Estate Planner Jul-Aug 2000
Nonqualified stock options, whether in a “dot com” company or in an “old economy” company, can be valuable assets. But to make sure you don’t lose too much of that value to Uncle Sam, you need to understand the tax ramifications and plan accordingly.
You normally receive nonqualified stock options for the performance or future performance of services. Section 83 of the Internal Revenue Code governs the income tax consequence of property you receive in connection with services. But for these purposes, the receipt of a stock option is not considered receipt of property if the option doesn’t have a readily ascertainable fair market value at its grant. (If it does, a taxable event may result from the grant.)
But when you exercise the stock option and receive the stock, a transfer of property occurs and Section 83 may apply. Generally, when the option is exercised, the difference between the share value at the date of exercise and the exercise price will be taxed to the option holder as compensation income (unless there are restrictions on the property received).
Once the option is exercised, the compensation portion of the transaction is complete and the employee then holds the property as investment property (assuming it is a capital asset in his or her hands.) The option holder’s basis in the option will be the cost of the option, consisting of the sum of the exercise price plus the amount of compensation income recognized by the employee under Section 83.
Let’s take a closer look at how Section 83 affects nonqualified stock options.
Determining Ascertainable Fair Market Value
Four conditions must be met for your option (which is not actively traded on an established market) to have a readily ascertainable fair market value:
1. The option is transferable by you as the option holder.
2. The option is exercisable immediately in full by you.
3. Neither the option nor the underlying property is subject to any restrictions that have a significant effect on the option value.
4. The fair market value of the option privilege is readily ascertainable.
Even if the option’s value becomes readily ascertainable between the date of the grant and the exercise date, you still do not recognize income until you exercise the option. Under Section 83, the difference between the share value at the date of exercise and the exercise price generally will be taxed to you as compensation income (unless there are restrictions on the property received).
This closes out the compensation aspect of the transaction and you then hold the stock as investment property (assuming it is a capital asset in your hands).

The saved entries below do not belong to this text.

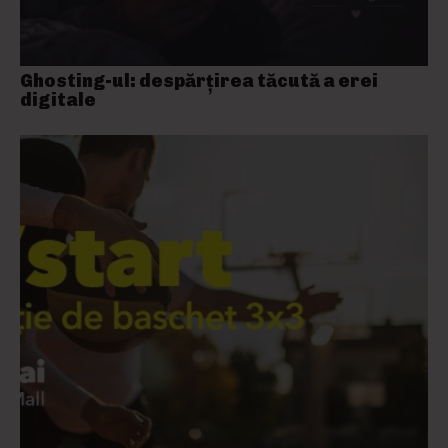
Ghosting-ul: despărțirea tăcută a erei
digitale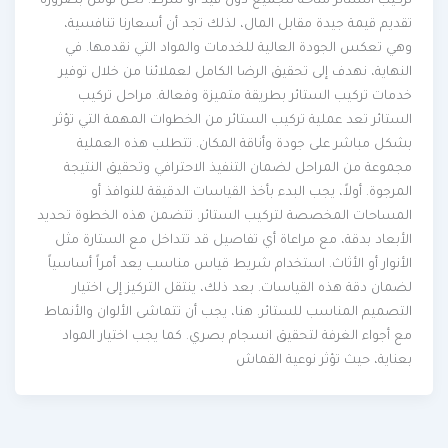
تركيب الستائر متاحة للجميع دون قيد أو شرط. نحن نؤمن بضرورة
تقديم قيمة جيدة مقابل المال، لذلك تجد أن أسعارنا تنافسية،
وهي تعكس الجودة العالية للخدمات والمواد التي نقدمها. في
النهاية، نهدف إلى تحقيق الرضا الكامل لعملائنا من خلال توفير
خدمات تركيب الستائر بطريقة متميزة وفعالة. مراحل تركيب
الستائر تعد عملية تركيب الستائر من الخطوات المهمة التي تؤثر
بشكل مباشر على جودة وأناقة المكان. تتطلب هذه العملية
مجموعة من المراحل لضمان التنفيذ الاحترافي وتحقيق النتيجة
المرجوة. أولاً، يجب البدء بأخذ القياسات الدقيقة للنوافذ أو
المساحات المخصصة لتركيب الستائر. تتضمن هذه الخطوة تحديد
الأبعاد بدقة، مع مراعاة أي تفاصيل قد تتداخل مع الستارة مثل
الأنوار أو الأثاث. استخدام شريط قياس مناسب يعد أمراً أساسياً
لضمان دقة هذه القياسات. بعد ذلك، ينتقل التركيز إلى اختيار
التصميم المناسب للستائر. هنا، يجب أن تتماشى الألوان والأنماط
مع أجواء الغرفة لتحقيق انسجام بصري. كما يجب اختيار المواد
بعناية، حيث تؤثر نوعية القماش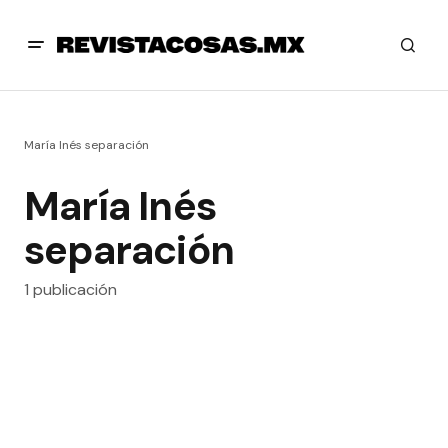
María Inés separación
María Inés
separación
1 publicación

Your basis will be the cost of the option (the sum of the exercise price plus the amount of compensation income you recognized).
Determining Risk of Forfeiture
As part of your tax planning, you may defer income recognition on the exercise of stock options until the actual sale if the stock received is subject to substantial risk of forfeiture and transferability restrictions. Two questions are helpful in determining whether your stock meets these conditions:
1. Are the required services “substantial?”
2. Are the forfeiture conditions likely to be enforced against you, as the employee?
Services may be considered substantial if you have to perform them to keep the shares of stock. If you have the right to decline to perform such services without forfeiting the stock, then they may be considered insubstantial.
What if your employer transfers stock in connection with your performance of services as an employee? Under the terms of the transfer, you are subject to a binding commitment to resell the stock to the corporation if you terminate your employment for any reason before the expiration of a two-year period from the date of the transfer.
In this example, your rights in the stock would be subject to a substantial risk of forfeiture during the two-year period. The compensation element of the stock received under the options remains open until the restrictions on transferability lapse and the forfeiture provisions no longer apply.
Making a Section 83(b) Election
You can elect under Section 83(b) to close the compensation element of the transaction at the time you receive the shares of stock from your employer. When you make the election, you will recognize income on the difference between the value of the shares and the option price. If there is no difference, then you will not recognize compensation income. Any appreciation — from the time of the election until the time of the later sale — is potential capital gain. You must make the election within 30 days after the property transfer. If there is a chance the value of the property will appreciate, making a Section 83(b) election is generally advantageous. After you make the election, any increase in the value of the shares received under a nonqualified stock option will be taxed at the lower capital gains rates, rather than as ordinary income. If no election is made, when the restriction lapses, the full value of the property (less any amount paid for the property) will be taxed as ordinary income.
Receiving the Most From Your Nonqualified Stock Options
If you receive nonqualified stock options from your employer, be aware of the tax ramifications of Section 83 when you exercise the option. With a clear understanding of how Section 83 affects nonqualified stock options, you can realize a greater return.